§ **Exercise brief**: Locate the word "Stück" in the data below, then copy every line that holds it.

§ **Records supplied**:

+++++

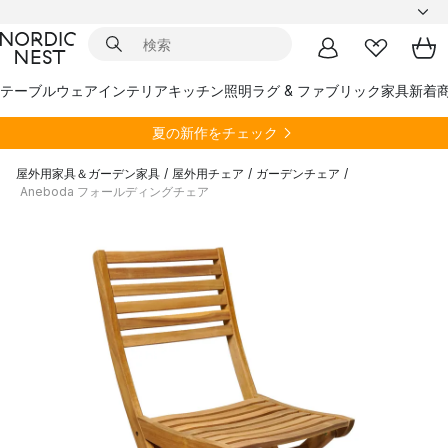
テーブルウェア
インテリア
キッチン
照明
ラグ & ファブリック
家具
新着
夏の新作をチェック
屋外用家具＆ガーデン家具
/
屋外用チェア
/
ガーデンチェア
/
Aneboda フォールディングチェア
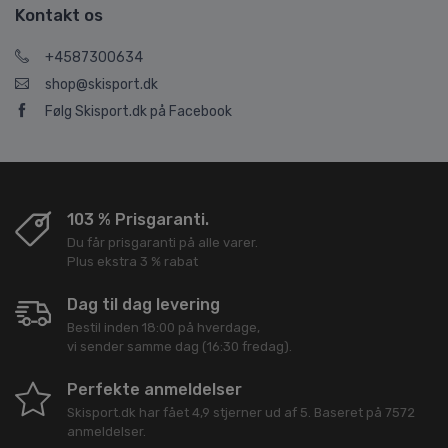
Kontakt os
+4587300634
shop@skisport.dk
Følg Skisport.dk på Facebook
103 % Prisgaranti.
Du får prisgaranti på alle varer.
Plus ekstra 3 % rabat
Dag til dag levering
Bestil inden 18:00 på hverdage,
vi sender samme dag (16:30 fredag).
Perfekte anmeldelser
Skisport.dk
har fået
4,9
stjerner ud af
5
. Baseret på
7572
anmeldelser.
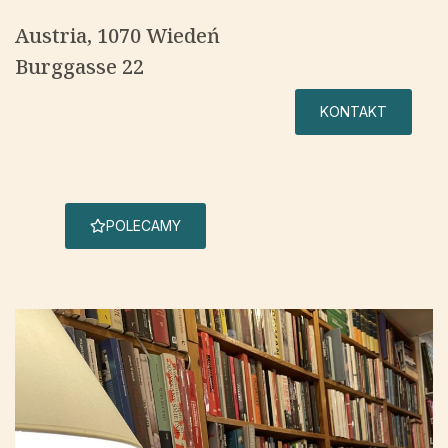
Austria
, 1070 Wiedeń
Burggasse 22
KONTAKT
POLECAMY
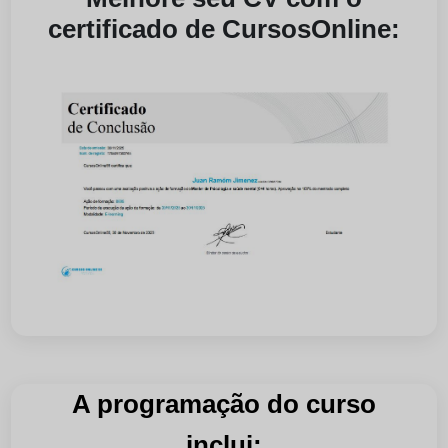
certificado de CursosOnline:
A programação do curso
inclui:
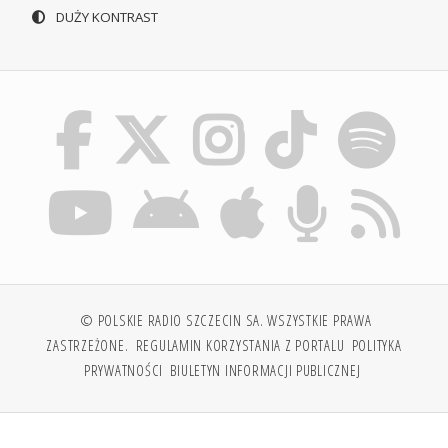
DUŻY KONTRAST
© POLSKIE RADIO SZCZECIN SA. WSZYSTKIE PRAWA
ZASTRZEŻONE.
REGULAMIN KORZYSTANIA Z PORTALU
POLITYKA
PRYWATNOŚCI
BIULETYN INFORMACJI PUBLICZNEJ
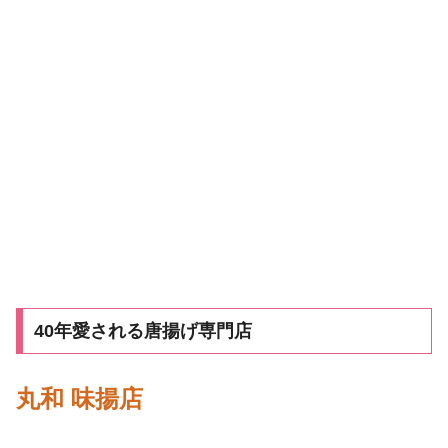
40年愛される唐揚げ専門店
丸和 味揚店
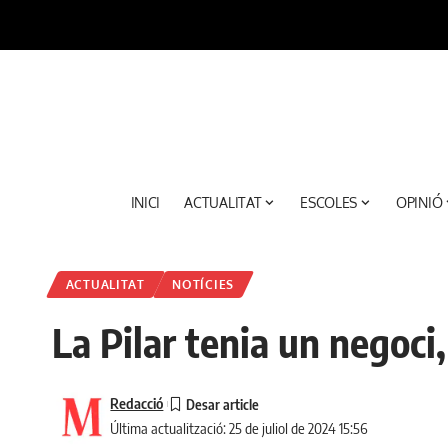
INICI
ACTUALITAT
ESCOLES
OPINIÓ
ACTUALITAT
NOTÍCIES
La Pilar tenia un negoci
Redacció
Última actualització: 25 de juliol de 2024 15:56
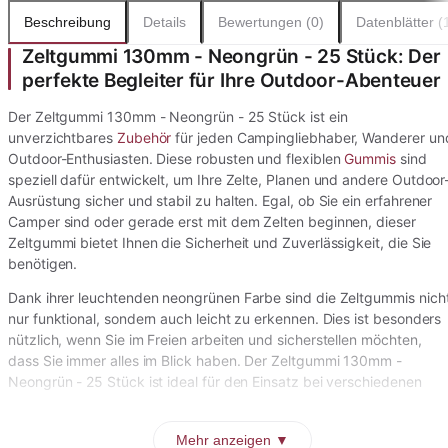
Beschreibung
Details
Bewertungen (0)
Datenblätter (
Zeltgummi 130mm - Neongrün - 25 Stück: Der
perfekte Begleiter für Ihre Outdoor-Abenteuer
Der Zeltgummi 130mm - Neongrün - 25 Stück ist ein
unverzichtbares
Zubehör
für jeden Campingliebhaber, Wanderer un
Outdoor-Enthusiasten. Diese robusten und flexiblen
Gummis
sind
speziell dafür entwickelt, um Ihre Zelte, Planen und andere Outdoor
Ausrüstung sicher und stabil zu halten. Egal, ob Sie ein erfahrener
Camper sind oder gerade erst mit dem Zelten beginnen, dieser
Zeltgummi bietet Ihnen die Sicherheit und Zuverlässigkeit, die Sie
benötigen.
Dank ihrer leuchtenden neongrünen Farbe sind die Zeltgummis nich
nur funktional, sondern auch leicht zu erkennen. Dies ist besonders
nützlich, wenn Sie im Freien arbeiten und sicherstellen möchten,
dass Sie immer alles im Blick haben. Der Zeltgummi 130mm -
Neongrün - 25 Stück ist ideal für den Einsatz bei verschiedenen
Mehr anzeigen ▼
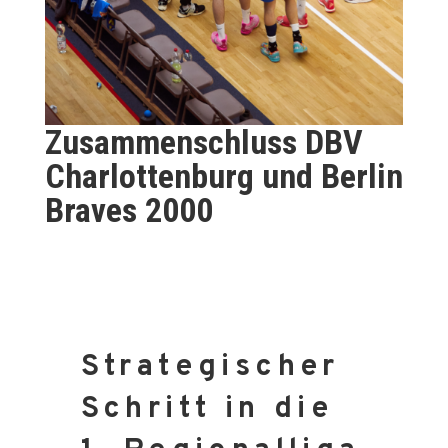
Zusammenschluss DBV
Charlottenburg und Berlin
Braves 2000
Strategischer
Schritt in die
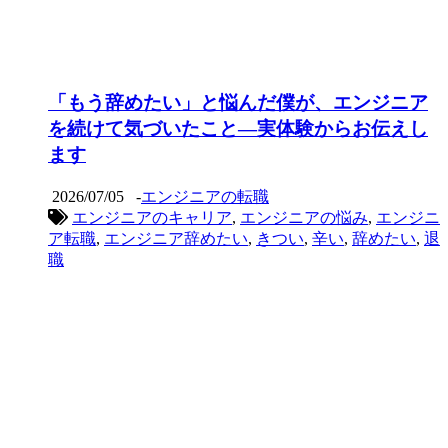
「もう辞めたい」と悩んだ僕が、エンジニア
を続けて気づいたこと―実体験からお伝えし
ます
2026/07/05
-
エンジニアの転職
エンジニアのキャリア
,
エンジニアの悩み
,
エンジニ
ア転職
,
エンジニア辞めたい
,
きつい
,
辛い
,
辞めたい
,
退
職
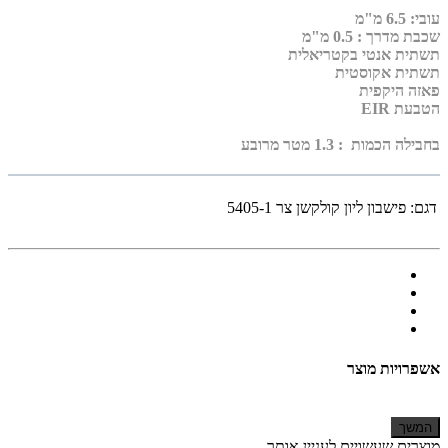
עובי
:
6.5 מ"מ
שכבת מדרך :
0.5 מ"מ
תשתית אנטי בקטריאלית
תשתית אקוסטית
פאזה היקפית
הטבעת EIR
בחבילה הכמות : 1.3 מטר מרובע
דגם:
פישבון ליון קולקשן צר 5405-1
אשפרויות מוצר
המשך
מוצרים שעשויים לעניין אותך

+++++

§ **Completed task**:
Zeltgummi 130mm - Neongrün - 25 Stück: Der
Der Zeltgummi 130mm - Neongrün - 25 Stück ist ein
Neongrün - 25 Stück ist ideal für den Einsatz bei verschiedenen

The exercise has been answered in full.